また、アダム・スミスの『道徳感情論』は、“神抜き”でどのような道徳を打ち立てられるだろうかという問題意識の上に書かれた書である。道徳的なふるまいは共感を求める各人の欲求から自然に導かれる、多くの共感を得るものが道徳的だと述べたアダム・スミスだって、共感に基づく行為がまちがいをもたらすことを認めている。バブル経済を生む原因は、「沸騰する共感」に一因がある。

リーマンショックの時代に「倫理」は通用したか?

 また、著者が経済活動の例として語るのは、製造業とサービス業が多いが、金融経済についても、本書の議論は当てはまるだろうか。たとえば、企業に倫理部門を置くという著者のアイデアについて考えてみよう。リーマンショックが起きる前にこの事件で破綻した投資銀行に倫理部門が据えられていたと仮定する。倫理部門のトップを務めるCPOはサブプライムローンにまつわる金融派生商品に対して「待った」をかけられただろうか。難しかっただろう、と想像する。住宅ローン担保証券などのアイデアについて、倫理部門のメンバーの経済学者らは、「問題ない」と唱えた可能性が高い。(実際、主流派経済学者や金融経済学者の第一人者たちの多くがそう言っていた)。また、やっかいなことに、これらの商品は、「裕福でない人にも家が持てるようにする画期的な商品だ」というある種の道徳性がはらんでいるようにも見える。

 ただし、僕自身はCPOという考え方そのものに異を唱えるつもりはない。万能ではないし、楽観視もできないが、国家による規制ではなく、ボトムアップされた倫理を通して世の中を改善する可能性を秘めているアイデアだとは思う。

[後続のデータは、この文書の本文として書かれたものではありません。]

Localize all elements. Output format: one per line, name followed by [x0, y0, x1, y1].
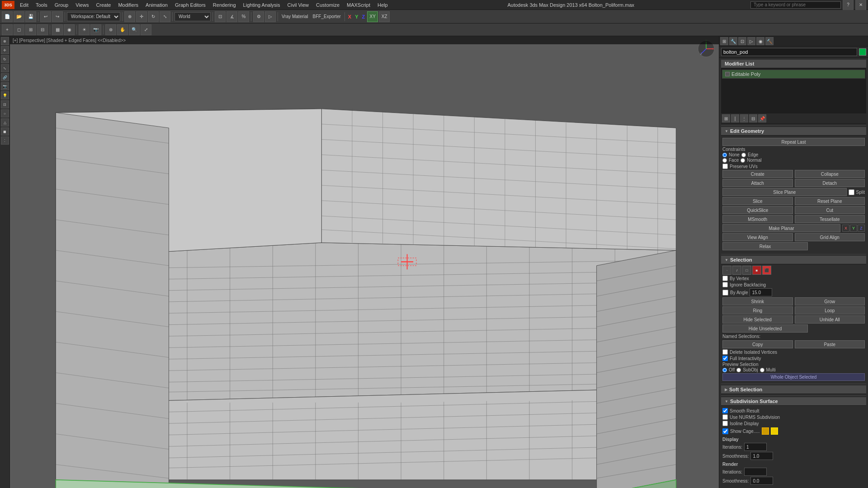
constraint-normal-radio[interactable] — [741, 158, 745, 163]
rp-modify-icon[interactable]: 🔧 — [729, 37, 737, 45]
vp-pan[interactable]: ✋ — [117, 24, 128, 35]
preview-subobj-radio[interactable] — [736, 368, 741, 372]
constraint-edge-radio[interactable] — [741, 153, 746, 157]
move-btn[interactable]: ✛ — [136, 11, 147, 22]
menu-modifiers[interactable]: Modifiers — [114, 1, 142, 9]
attach-btn[interactable]: Attach — [722, 179, 793, 187]
render-smoothness-input[interactable] — [750, 477, 773, 485]
make-planar-y[interactable]: Y — [850, 225, 857, 232]
axis-plane-btn[interactable]: XZ — [379, 11, 390, 22]
msmooth-btn[interactable]: MSmooth — [722, 215, 793, 223]
menu-views[interactable]: Views — [72, 1, 92, 9]
menu-edit[interactable]: Edit — [16, 1, 32, 9]
menu-customize[interactable]: Customize — [312, 1, 343, 9]
menu-help[interactable]: Help — [374, 1, 392, 9]
angle-input[interactable] — [750, 288, 772, 296]
vp-cam[interactable]: 📷 — [90, 24, 101, 35]
relax-btn[interactable]: Relax — [722, 242, 808, 250]
whole-object-btn[interactable]: Whole Object Selected — [722, 373, 865, 381]
menu-tools[interactable]: Tools — [32, 1, 51, 9]
edit-geometry-header[interactable]: ▼ Edit Geometry — [721, 127, 866, 136]
mod-icon2[interactable]: | — [731, 114, 739, 122]
help-btn[interactable]: ? — [843, 0, 854, 10]
lt-move[interactable]: ✛ — [1, 46, 9, 54]
split-checkbox[interactable] — [849, 189, 854, 195]
percent-snap-btn[interactable]: % — [238, 11, 249, 22]
save-btn[interactable]: 💾 — [25, 11, 36, 22]
create-btn[interactable]: Create — [722, 170, 793, 178]
soft-selection-header[interactable]: ▶ Soft Selection — [721, 385, 866, 394]
vp-light[interactable]: ☀ — [79, 24, 90, 35]
select-btn[interactable]: ⊕ — [124, 11, 135, 22]
object-name-input[interactable] — [721, 48, 857, 56]
redo-btn[interactable]: ↪ — [52, 11, 63, 22]
display-smoothness-input[interactable] — [750, 452, 773, 460]
grow-btn[interactable]: Grow — [795, 297, 865, 305]
slice-plane-btn[interactable]: Slice Plane — [722, 188, 847, 196]
cut-btn[interactable]: Cut — [795, 206, 865, 214]
scale-btn[interactable]: ⤡ — [160, 11, 170, 22]
detach-btn[interactable]: Detach — [795, 179, 865, 187]
mod-icon3[interactable]: ⋮ — [740, 114, 748, 122]
loop-btn[interactable]: Loop — [795, 306, 865, 314]
mod-icon1[interactable]: ⊞ — [722, 114, 730, 122]
preserve-uvs-checkbox[interactable] — [722, 164, 728, 169]
smooth-result-checkbox[interactable] — [722, 408, 728, 413]
rp-utilities-icon[interactable]: 🔨 — [765, 37, 774, 45]
cage-color2[interactable] — [771, 427, 778, 435]
isoline-checkbox[interactable] — [722, 421, 728, 426]
lt-link[interactable]: 🔗 — [1, 73, 9, 81]
menu-animation[interactable]: Animation — [142, 1, 171, 9]
vp-zoomex[interactable]: ⤢ — [141, 24, 151, 35]
subdivision-surface-header[interactable]: ▼ Subdivision Surface — [721, 397, 866, 406]
axis-constraints-btn[interactable]: XY — [367, 11, 378, 22]
snap-btn[interactable]: ⊡ — [215, 11, 226, 22]
lt-shapes[interactable]: △ — [1, 118, 9, 127]
vp-material[interactable]: ◉ — [64, 24, 75, 35]
rp-motion-icon[interactable]: ▷ — [747, 37, 755, 45]
viewport-canvas[interactable]: [+] [Perspective] [Shaded + Edged Faces]… — [10, 36, 719, 488]
lt-scale[interactable]: ⤡ — [1, 64, 9, 72]
rp-create-icon[interactable]: ⊞ — [720, 37, 728, 45]
reference-dropdown[interactable]: World — [175, 12, 211, 21]
preview-off-radio[interactable] — [722, 368, 727, 372]
copy-btn[interactable]: Copy — [722, 340, 793, 348]
unhide-all-btn[interactable]: Unhide All — [795, 315, 865, 324]
lt-modifiers[interactable]: ◼ — [1, 127, 9, 136]
preview-multi-radio[interactable] — [760, 368, 764, 372]
lt-space[interactable]: ○ — [1, 109, 9, 117]
sel-border-icon[interactable]: □ — [742, 266, 751, 275]
lt-select[interactable]: ⊕ — [1, 37, 9, 45]
open-btn[interactable]: 📂 — [14, 11, 24, 22]
ring-btn[interactable]: Ring — [722, 306, 793, 314]
hide-unselected-btn[interactable]: Hide Unselected — [722, 324, 808, 333]
ignore-backfacing-checkbox[interactable] — [722, 282, 728, 287]
quickslice-btn[interactable]: QuickSlice — [722, 206, 793, 214]
lt-camera[interactable]: 📷 — [1, 82, 9, 90]
use-nurms-checkbox[interactable] — [722, 414, 728, 420]
menu-graph-editors[interactable]: Graph Editors — [171, 1, 209, 9]
menu-create[interactable]: Create — [92, 1, 114, 9]
search-input[interactable] — [750, 1, 841, 9]
cage-color1[interactable] — [762, 427, 769, 435]
reset-plane-btn[interactable]: Reset Plane — [795, 197, 865, 205]
angle-snap-btn[interactable]: ∡ — [226, 11, 237, 22]
collapse-btn[interactable]: Collapse — [795, 170, 865, 178]
tessellate-btn[interactable]: Tessellate — [795, 215, 865, 223]
rp-hierarchy-icon[interactable]: ⊡ — [738, 37, 746, 45]
make-planar-x[interactable]: X — [842, 225, 849, 232]
mod-icon5[interactable]: 📌 — [758, 114, 766, 122]
editable-poly-item[interactable]: Editable Poly — [722, 70, 865, 79]
render-setup-btn[interactable]: ⚙ — [253, 11, 264, 22]
lt-helpers[interactable]: ⊡ — [1, 100, 9, 108]
grid-align-btn[interactable]: Grid Align — [795, 233, 865, 241]
render-btn[interactable]: ▷ — [265, 11, 276, 22]
menu-group[interactable]: Group — [51, 1, 72, 9]
modifier-list-header[interactable]: Modifier List — [721, 60, 866, 68]
mod-icon4[interactable]: ⊟ — [749, 114, 757, 122]
slice-btn[interactable]: Slice — [722, 197, 793, 205]
by-vertex-checkbox[interactable] — [722, 276, 728, 281]
make-planar-z[interactable]: Z — [858, 225, 865, 232]
close-btn[interactable]: ✕ — [855, 0, 866, 10]
display-iterations-input[interactable] — [744, 443, 767, 451]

 道徳によって資本主義をバージョンアップしなければならないという問題意識を僕は共有している。そして、この問題意識に促されて僕は小説を書いている。しかし、バージョンアップの方法は、マルクス・ガブリエルとはまったくちがう。そのちがいは、「“宗教的なるもの”と人は手を切れない」という認識に立ち、アジア的に思考しているからではないか、と考えている。